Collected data
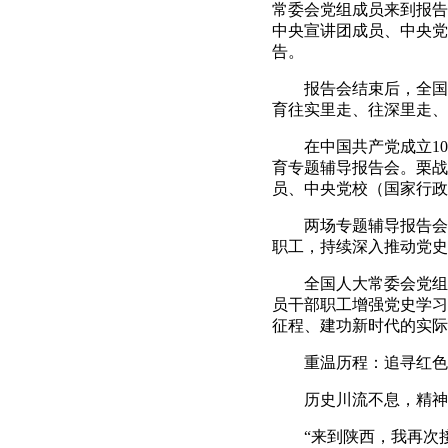
常委会党组成员来到报告
中央宣讲团成员、中央党
告。
报告会结束后，全国人
育往实里走、往深里走、
在中国共产党成立100
育专题辅导报告会。栗战
员、中央党校（国家行政
两场专题辅导报告会，
职工，持续深入推动党史
全国人大常委会党组成
员干部职工增强党史学习
征程、建功新时代的实际
重温历程：追寻红色
历史川流不息，精神
“来到陕西，我再次接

» **ASSIGNED TASK**
Retype every record above word for word, leaving out any pictures.

» **RESPONSE BELOW**
常委会党组成员来到报告
中央宣讲团成员、中央党
告。
报告会结束后，全国人
育往实里走、往深里走、
在中国共产党成立100
育专题辅导报告会。栗战
员、中央党校（国家行政
两场专题辅导报告会，
职工，持续深入推动党史
全国人大常委会党组成
员干部职工增强党史学习
征程、建功新时代的实际
重温历程：追寻红色
历史川流不息，精神
“来到陕西，我再次接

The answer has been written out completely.